Queens of the Stone Age singles chronology
| "If Only" (1998) | "The Lost Art of Keeping a Secret" (2000) | "Feel Good Hit of the Summer" (2000) |

Alternative covers
- Cover of UK CD 2

= The Lost Art of Keeping a Secret =

"The Lost Art of Keeping a Secret" is the first single from Queens of the Stone Age's second album, Rated R. It was released in the summer of 2000 through Interscope Records in Europe as a standard single, and in the United States as only a promotional one. The track's music video received mild airplay on music television. It was also the only single from Rated R to get a chart position, reaching number 21 on the Mainstream Rock charts, number 36 on the Modern Rock charts and number 31 on the UK Singles Chart.
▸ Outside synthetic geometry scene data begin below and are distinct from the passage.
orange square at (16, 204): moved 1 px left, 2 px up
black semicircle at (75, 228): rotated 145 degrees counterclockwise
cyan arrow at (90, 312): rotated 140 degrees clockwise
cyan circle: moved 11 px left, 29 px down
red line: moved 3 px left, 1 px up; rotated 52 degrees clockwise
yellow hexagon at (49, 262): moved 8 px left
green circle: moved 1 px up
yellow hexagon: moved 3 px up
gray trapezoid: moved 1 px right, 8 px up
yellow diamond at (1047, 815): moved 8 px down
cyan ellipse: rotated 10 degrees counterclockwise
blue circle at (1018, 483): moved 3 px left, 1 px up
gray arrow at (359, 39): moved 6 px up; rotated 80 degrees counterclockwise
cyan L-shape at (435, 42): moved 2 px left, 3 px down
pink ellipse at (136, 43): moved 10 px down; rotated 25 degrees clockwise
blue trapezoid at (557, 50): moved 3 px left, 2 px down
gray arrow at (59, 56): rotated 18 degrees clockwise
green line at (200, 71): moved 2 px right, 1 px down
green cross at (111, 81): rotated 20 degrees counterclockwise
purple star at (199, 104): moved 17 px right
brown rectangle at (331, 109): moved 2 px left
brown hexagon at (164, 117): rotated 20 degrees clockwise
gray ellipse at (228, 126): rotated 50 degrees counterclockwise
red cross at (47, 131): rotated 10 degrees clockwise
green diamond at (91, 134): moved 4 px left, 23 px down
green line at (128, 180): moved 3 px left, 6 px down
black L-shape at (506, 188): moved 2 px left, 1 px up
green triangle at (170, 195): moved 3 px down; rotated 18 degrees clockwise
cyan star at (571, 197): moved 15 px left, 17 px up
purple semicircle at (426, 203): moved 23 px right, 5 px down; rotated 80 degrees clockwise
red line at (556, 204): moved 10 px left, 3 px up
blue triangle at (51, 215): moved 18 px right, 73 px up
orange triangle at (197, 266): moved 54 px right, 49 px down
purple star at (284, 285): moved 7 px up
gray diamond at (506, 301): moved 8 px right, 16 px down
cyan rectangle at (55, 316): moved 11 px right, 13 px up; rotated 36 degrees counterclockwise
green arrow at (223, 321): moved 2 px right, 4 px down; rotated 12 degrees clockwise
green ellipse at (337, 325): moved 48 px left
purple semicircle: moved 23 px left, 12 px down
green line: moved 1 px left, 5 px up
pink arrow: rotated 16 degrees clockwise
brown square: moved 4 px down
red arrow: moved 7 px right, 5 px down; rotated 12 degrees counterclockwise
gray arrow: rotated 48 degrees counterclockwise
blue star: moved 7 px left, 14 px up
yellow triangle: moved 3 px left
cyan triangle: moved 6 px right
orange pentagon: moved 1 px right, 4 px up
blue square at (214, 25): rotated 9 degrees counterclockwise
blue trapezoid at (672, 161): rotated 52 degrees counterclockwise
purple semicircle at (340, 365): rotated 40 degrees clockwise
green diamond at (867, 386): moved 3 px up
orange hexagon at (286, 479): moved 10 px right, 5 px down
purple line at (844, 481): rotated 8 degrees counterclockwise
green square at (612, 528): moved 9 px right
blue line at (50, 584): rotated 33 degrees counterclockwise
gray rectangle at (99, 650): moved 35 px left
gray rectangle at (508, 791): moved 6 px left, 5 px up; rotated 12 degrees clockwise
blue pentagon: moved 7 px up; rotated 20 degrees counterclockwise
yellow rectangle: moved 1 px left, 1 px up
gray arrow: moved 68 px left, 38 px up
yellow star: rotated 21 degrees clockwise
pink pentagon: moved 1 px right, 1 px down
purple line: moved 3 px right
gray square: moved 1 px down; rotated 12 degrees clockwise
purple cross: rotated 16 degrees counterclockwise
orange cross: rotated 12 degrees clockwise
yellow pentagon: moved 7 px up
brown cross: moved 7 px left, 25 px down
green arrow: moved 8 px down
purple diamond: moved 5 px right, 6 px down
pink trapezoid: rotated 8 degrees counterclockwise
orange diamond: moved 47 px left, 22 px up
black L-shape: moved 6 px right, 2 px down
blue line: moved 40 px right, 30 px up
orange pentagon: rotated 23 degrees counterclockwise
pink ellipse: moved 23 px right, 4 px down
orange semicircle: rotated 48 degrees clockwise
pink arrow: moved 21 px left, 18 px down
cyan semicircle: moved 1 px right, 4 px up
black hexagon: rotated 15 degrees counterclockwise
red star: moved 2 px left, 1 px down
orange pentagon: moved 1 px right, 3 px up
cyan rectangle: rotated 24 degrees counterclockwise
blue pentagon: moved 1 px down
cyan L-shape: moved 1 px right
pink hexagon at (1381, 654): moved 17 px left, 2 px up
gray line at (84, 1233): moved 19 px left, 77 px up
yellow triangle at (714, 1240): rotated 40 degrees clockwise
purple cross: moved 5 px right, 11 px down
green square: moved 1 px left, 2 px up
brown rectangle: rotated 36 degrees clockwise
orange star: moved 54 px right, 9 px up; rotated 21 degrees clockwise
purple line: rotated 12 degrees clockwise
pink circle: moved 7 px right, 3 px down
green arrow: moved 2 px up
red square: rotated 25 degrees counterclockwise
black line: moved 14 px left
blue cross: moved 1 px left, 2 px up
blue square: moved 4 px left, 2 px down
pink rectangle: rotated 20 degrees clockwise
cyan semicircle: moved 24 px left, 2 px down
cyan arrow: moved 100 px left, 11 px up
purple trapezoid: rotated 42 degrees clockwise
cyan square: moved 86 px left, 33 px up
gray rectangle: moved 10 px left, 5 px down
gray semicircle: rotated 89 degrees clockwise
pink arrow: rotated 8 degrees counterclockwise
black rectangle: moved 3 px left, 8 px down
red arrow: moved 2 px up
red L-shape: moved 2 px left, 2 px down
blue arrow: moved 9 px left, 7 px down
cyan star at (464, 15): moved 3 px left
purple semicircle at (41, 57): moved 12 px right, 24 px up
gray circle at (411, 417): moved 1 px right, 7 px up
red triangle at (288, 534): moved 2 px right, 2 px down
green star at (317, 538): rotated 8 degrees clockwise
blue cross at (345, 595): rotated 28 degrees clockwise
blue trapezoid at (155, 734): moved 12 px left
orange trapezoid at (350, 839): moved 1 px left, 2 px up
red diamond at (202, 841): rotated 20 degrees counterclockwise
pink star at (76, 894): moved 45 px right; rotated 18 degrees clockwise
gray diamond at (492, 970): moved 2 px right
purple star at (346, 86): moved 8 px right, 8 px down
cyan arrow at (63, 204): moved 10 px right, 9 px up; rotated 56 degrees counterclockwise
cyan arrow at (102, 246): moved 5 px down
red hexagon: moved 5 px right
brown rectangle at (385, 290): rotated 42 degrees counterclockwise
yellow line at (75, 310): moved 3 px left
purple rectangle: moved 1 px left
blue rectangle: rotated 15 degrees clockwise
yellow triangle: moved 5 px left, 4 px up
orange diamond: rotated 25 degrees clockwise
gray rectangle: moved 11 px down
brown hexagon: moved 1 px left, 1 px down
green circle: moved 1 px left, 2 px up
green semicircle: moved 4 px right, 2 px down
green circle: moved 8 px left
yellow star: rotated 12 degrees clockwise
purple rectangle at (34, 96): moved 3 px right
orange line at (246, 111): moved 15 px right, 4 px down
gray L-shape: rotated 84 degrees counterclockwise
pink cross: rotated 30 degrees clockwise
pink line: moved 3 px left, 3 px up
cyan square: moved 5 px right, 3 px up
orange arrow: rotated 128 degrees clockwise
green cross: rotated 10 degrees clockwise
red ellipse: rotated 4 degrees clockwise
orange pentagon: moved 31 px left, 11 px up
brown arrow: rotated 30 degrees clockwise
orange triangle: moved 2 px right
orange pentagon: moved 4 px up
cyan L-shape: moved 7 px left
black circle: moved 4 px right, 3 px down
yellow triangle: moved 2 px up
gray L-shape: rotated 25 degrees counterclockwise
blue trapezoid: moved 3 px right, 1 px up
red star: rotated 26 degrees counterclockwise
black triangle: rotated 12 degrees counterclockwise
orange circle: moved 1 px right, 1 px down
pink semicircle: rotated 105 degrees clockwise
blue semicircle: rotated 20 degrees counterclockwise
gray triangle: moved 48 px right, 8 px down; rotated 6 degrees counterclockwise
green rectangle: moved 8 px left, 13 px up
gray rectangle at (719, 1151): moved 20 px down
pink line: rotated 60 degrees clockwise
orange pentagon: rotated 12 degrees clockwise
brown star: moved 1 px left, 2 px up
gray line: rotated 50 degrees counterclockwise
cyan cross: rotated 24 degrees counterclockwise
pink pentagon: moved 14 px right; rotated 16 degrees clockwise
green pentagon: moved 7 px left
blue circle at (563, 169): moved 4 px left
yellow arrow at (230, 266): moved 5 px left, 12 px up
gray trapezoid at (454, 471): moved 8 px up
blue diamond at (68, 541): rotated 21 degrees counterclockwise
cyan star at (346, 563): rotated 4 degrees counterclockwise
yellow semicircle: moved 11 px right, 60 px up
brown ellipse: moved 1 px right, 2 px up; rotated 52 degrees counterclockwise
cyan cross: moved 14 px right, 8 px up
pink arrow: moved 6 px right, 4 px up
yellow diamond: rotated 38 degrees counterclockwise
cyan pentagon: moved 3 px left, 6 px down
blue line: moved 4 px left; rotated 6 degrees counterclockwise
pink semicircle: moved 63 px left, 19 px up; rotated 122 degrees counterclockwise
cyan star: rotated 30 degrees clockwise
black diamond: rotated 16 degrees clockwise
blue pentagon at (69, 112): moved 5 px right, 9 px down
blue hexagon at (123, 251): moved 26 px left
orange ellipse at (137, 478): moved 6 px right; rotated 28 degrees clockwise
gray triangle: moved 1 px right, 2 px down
The song was featured in the films Sound City and Smokin' Aces 2: Assassins' Ball, the TV series Numbers, Nip/Tuck, Entourage and Daria, and in the video games Tony Hawk: Ride, Driver: San Francisco and Gran Turismo 5.

==Reception==
"The Lost Art of Keeping a Secret" is widely regarded as one of the band's best songs. In 2016, Louder Sound ranked the song number three on their list of the 10 greatest Queens of the Stone Age songs, and in 2021, Kerrang ranked the song number one on their list of the 20 greatest Queens of the Stone Age songs.

==Track listings==
All tracks by Joshua Homme and Nick Oliveri, except where noted.

===Europe===

- 7" 497 387-7
- CD 497 410-2
1. "The Lost Art of Keeping a Secret" - 3:36
2. "Ode to Clarissa" - 2:40

===UK===

- CD 1 497 391-2
1. "The Lost Art of Keeping a Secret" - 3:36
2. "Born to Hula" (Homme) - 5:52
  - A re-record of the song previously released on the Gamma Ray EP and the Kyuss / Queens of the Stone Age split EP.
3. "The Lost Art of Keeping a Secret" (CD-ROM Video) - 3:36

- CD 2 497 392-2
4. "The Lost Art of Keeping a Secret" - 3:36
5. "Ode to Clarissa" - 2:40
6. "Monsters in the Parasol" (Live in Seattle) (Homme, Mario Lalli) - 3:32

==Personnel==
Personnel taken from Rated R CD booklet.

- Josh Homme – lead vocals, guitar
- Nick Oliveri – bass, backing vocals
- Nick Lucero – drums
- Pete Stahl – backing vocals
- Dave Catching – electric piano
- Barrett Martin – vibes
- Scott Mayo – baritone sax
- Chris Goss – "noise" piano

==Charts==

Chart performance for "The Lost Art of Keeping a Secret"
| Chart (2000) | Peak position |
|---|---|
| Australia (ARIA) with "Feel Good Hit of the Summer" | 75 |
| Scotland Singles (OCC) | 35 |
| UK Singles (OCC) | 31 |
| UK Rock & Metal (OCC) | 2 |
| US Mainstream Rock (Billboard) | 21 |
| US Alternative Airplay (Billboard) | 36 |

==Certifications==

| Region | Certification | Certified units/sales |
| United Kingdom (BPI) Sales since 2004 | Silver | 200,000^{‡} |
^{‡} Sales+streaming figures based on certification alone.